PEPECO IS THE MOST HATED COMPANY in the county based on its track record of frequent, sustained power outages and persistent customer complaints have made, a report shows. The much-maligned energy provider to the District and some of its Maryland suburbs ranked dead last in customer satisfaction, topping Comcast, Bank of America, JPMorgan Chase & Co., UnitedHealth Group and American Airlines, based on findings from the American Customer Satisfaction Index group, reports The Washington Times.
THE D.C. COUNCIL WILL HOLD A CONFIRMATION HEARING on Tuesday on Neil A. Stanley, the nominee to lead the District’s juvenile justice agency, after a council committee disapproved the nomination last week. The nomination being rejected by the full, 13-member council would be a major setback for Mayor Vincent C. Gray, a Democratic administration with a Democrat-controlled City Council. The Committee on Human Services rejected the nomination Friday over concerns about Mr. Stanley’s lack of relevant experience, ongoing troubles in the agency and an inquiry into how a key post had been filled, The Washington Times reports. If there are not enough votes from the council Tuesday to support the committee’s disapproval, Mr. Stanley will automatically be confirmed Thursday, the deadline for action on the nomination.
THE POLITICAL BATTLE FOR CONTROL OF THE VIRGINIA SENATE is taking shape as Democrats cling to a four-seat majority eyed by Republicans. The GOP is trying to muscle its way back to the majority it lost in 2007, nominating candidates in all but five of 40 Senate districts and fueling campaigns with help from party heavyweights Gov. Bob McDonnell and House Speaker William J. Howell, according to The Washington Times. Republicans would have to gain two seats this year to reach a 20-20 split, which would tip the majority to their favor because tie-breaking votes go to Lt. Gov. Bill Bolling, a Republican.
VIRGINIA GOV. BOB MCDONNELL endorsed a Republican congressional plan to cut transportation funding, but Virginia Democrats said it would kill jobs, according to the Richmond Times-Dispatch. Tucker Martin, Mr. McDonnell’s director of communications, said the proposal by Rep.

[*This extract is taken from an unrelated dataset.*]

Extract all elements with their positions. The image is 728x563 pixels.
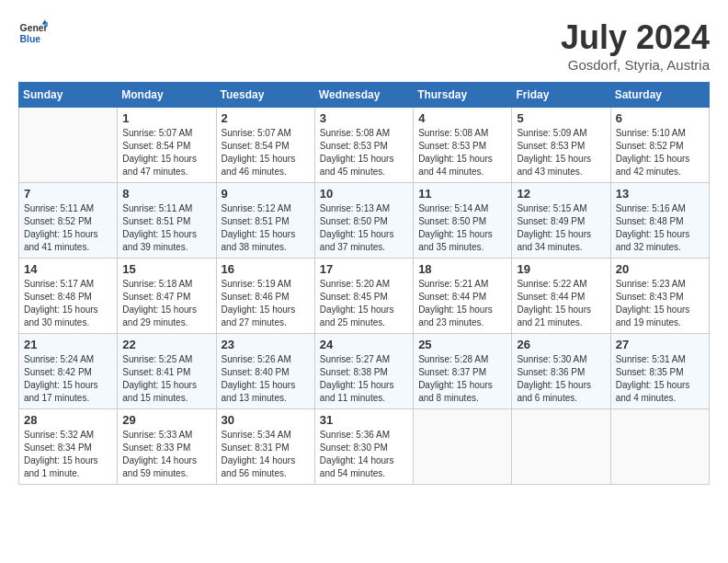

John L. Mica, Florida Republican and chairman of the House Transportation Committee, merely reflects “the current realities.” Brian Coy, spokesman for the Democratic Party of Virginia, said: “Virginians need a governor who will fight for the funding we need, not a politician who applauds job-killing Republican transportation plans that would make our roads and bridges less safe and damage our economic recovery.”
THE DISTRICT WILL NOT MEET A JULY 27 DEADLINE to fall in line with a federal mandate designed to create a national sex offender registry, likely causing the city to lose $250,000 in grant money that it uses for crime prevention, according to the Washington Examiner. If the city continues not to act, it could stand to lose about $1 million from the feds over the next four years. Tuesday is the last chance before the deadline for the council to act on legislation introduced by the mayor in May that’s designed to bring the District into compliance with the five-year-old Adam Walsh Act. After Tuesday, the council won’t meet again to vote on legislation until mid-September.
THE DISTRICT IS RANKED THE SIXTH HOTTEST CITY in the country, according to the Weather Channel. The average summertime temperature is 86.2 degree, which made it the hottest city in the Northeast and on the list with such places as Yuma, Ariz., and Laredo, Texas. The District had 67 days above 90 degrees last year. But the website says the city’s humidity is really the problem. “Crunching the numbers has proven the nation’s capital to be the standard-bearer for heat in the Northeast,” the site reports. “It’s not just the heat, it’s the humidity. The District is located on a tidal plain whose proximity to the Chesapeake Bay ensures an ample supply of low-level moisture during the torrid summer months.” The temperature today is expected to hit 98 degrees and perhaps break 100 degrees Tuesday.